YOUR ASSIGNMENT
Repeat only the lines running from the beginning of the material through the line that contains "Material is used".

-- Opening Marker --

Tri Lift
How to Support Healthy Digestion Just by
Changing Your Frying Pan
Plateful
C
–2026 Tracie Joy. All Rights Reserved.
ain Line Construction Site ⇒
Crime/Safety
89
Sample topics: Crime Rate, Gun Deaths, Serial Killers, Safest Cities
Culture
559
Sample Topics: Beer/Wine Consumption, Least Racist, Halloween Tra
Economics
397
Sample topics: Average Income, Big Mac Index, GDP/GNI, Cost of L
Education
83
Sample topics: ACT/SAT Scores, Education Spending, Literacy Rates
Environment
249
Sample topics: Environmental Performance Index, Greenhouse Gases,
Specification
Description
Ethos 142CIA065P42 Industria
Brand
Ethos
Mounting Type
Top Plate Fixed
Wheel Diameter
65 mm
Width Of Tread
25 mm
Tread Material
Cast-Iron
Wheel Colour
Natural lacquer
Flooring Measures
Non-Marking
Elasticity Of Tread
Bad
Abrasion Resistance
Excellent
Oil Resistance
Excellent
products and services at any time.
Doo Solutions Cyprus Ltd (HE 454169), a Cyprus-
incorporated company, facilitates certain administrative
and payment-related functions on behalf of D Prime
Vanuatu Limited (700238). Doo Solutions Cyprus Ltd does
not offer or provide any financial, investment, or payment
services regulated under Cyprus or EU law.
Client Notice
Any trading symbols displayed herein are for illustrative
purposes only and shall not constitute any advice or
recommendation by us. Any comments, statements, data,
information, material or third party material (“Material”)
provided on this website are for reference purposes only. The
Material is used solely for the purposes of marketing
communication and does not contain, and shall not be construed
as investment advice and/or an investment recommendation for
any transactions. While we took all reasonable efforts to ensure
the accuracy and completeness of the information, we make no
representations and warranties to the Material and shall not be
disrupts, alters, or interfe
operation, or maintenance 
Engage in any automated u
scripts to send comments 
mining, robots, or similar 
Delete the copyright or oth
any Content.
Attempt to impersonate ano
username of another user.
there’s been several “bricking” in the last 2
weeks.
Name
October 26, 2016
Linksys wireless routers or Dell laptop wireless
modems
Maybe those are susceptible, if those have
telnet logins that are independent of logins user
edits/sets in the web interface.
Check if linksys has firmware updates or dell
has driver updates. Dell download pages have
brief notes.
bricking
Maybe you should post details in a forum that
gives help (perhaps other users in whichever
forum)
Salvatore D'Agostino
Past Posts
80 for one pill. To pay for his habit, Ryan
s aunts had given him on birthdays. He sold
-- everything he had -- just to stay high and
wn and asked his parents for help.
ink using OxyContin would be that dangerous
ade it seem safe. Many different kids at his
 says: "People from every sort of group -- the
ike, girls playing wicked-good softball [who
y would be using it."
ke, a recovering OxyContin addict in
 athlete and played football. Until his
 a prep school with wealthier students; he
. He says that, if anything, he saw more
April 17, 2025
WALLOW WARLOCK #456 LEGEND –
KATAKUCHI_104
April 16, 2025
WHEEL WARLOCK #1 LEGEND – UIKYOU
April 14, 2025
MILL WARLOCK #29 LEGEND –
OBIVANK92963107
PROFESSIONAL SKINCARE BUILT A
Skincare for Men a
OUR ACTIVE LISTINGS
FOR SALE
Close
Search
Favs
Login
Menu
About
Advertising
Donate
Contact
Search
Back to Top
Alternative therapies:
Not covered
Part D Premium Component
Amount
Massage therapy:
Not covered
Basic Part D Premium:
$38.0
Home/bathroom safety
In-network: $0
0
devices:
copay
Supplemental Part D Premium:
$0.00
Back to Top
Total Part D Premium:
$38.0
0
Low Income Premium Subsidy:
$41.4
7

-- Closing Marker --

SOLVED EXERCISE
Tri Lift
How to Support Healthy Digestion Just by
Changing Your Frying Pan
Plateful
C
–2026 Tracie Joy. All Rights Reserved.
ain Line Construction Site ⇒
Crime/Safety
89
Sample topics: Crime Rate, Gun Deaths, Serial Killers, Safest Cities
Culture
559
Sample Topics: Beer/Wine Consumption, Least Racist, Halloween Tra
Economics
397
Sample topics: Average Income, Big Mac Index, GDP/GNI, Cost of L
Education
83
Sample topics: ACT/SAT Scores, Education Spending, Literacy Rates
Environment
249
Sample topics: Environmental Performance Index, Greenhouse Gases,
Specification
Description
Ethos 142CIA065P42 Industria
Brand
Ethos
Mounting Type
Top Plate Fixed
Wheel Diameter
65 mm
Width Of Tread
25 mm
Tread Material
Cast-Iron
Wheel Colour
Natural lacquer
Flooring Measures
Non-Marking
Elasticity Of Tread
Bad
Abrasion Resistance
Excellent
Oil Resistance
Excellent
products and services at any time.
Doo Solutions Cyprus Ltd (HE 454169), a Cyprus-
incorporated company, facilitates certain administrative
and payment-related functions on behalf of D Prime
Vanuatu Limited (700238). Doo Solutions Cyprus Ltd does
not offer or provide any financial, investment, or payment
services regulated under Cyprus or EU law.
Client Notice
Any trading symbols displayed herein are for illustrative
purposes only and shall not constitute any advice or
recommendation by us. Any comments, statements, data,
information, material or third party material (“Material”)
provided on this website are for reference purposes only. The
Material is used solely for the purposes of marketing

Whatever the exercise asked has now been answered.